The first day after the surgery, she took the medicine as prescribed: every four hours for pain. She didn’t notice anything fun, cool, or amazing about the way she felt after taking the pills. In fact, she felt lousy, and by the time the four hours were up, she was already in pain again. She was staying with her parents and told them that she didn’t know why her friends made such a big deal. A couple of days later, as she healed and the pain subsided, her mom said it was time to wean her off of the medication.
Jenny disagreed. She had gotten quite good at watching the clock while she was laid up, and as four hours passed, she would remind her mom it was time for another dose. She remembered her mom asking if she was feeling pain at that point, and she wasn’t yet. But she also insisted that she didn’t want to get to the point of feeling pain and that she should be taking the medicine every four hours just like it said on the bottle. That’s when her mom realized the pain killers were no longer simply addressing the pain, and began spreading out her doses until soon, the medication wasn’t necessary and she flushed the remainder down the toilet.
A week later, when she talked about it with her mom, Jenny realized that while she wasn’t experiencing anything remarkable on the drugs, “trippy” or euphoric in the way she had imagined, she WAS craving it when she didn’t really need it. She explained that it became apparent to her how easy it would be to get “hooked”, and after that realization, she decided not to take any chances with drug experimentation.
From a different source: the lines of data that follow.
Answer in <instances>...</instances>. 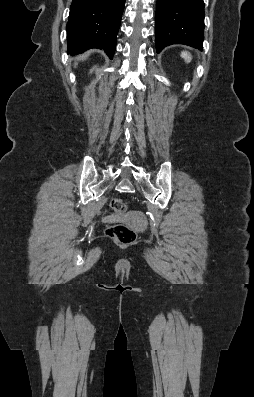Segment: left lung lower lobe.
Returning <instances> with one entry per match:
<instances>
[{
  "instance_id": "left-lung-lower-lobe-1",
  "label": "left lung lower lobe",
  "mask_w": 254,
  "mask_h": 397,
  "mask_svg": "<svg viewBox=\"0 0 254 397\" xmlns=\"http://www.w3.org/2000/svg\"><path fill=\"white\" fill-rule=\"evenodd\" d=\"M155 33L158 53L172 44H184L202 50L203 0H157Z\"/></svg>"
}]
</instances>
It can be easy to misuse painkillers, even when you try not to. If you are concerned about your prescription drug use, consider these 5 warning signs that your use is taking a turn toward abuse and addiction:
1. You think about your medication a lot.
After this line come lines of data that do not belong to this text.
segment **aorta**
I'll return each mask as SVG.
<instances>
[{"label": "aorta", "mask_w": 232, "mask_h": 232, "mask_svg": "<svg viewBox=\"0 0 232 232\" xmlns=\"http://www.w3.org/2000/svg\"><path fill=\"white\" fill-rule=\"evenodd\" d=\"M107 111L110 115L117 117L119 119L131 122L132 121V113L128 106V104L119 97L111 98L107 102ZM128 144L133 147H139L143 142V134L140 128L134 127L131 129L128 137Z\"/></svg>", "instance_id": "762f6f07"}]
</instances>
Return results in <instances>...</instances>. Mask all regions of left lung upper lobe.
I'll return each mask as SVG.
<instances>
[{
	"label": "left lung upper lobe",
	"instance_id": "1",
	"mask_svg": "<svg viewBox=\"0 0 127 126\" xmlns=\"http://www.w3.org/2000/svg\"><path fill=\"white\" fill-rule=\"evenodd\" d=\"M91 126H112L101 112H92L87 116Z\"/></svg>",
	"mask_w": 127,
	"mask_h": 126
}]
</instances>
According to Debra Jay, co-author of Love First: A Family’s Guide to Intervention, one of the first warning signs of addiction is that you become preoccupied with two things:
i. When you can take your next dose, and
ii. Whether or not you have enough of your medication.
2. You decide to take it differently than what the doctor prescribed.
Someone with a problem may take matters into their own hands and decide to change doctor’s orders thinking they know best how to manage their pain with the prescribed medication.
3. You consider “shopping” for new doctors.
If your current doctor won’t continue your prescription, you consider looking for someone else who will, even if your original reason for the painkillers has improved or even disappeared. Some people rationalize their actions by telling themselves they don’t want to be without the medication if the injury or ailment returns.
4. You get angry if others question your use of the medication.
If you notice that others are concerned about your use, and you get defensive or irritated when they bring up the subject, then you may be getting in too deep.
5. You try getting painkillers from other sources.
If you run out of your own prescription, or are worried you will, and “borrow” painkillers from others with a prescription, or acquire them by stealing, or buy pills illegally, that is a huge red flag that your use is out of control.
Do you need help?
Prescription drug abuse has reached epidemic heights in the United States. There is no shame in asking for help. If you are worried that you or a loved one may have a problem or want to prevent addiction, open up to your doctor, trusted friends, or other addiction professionals.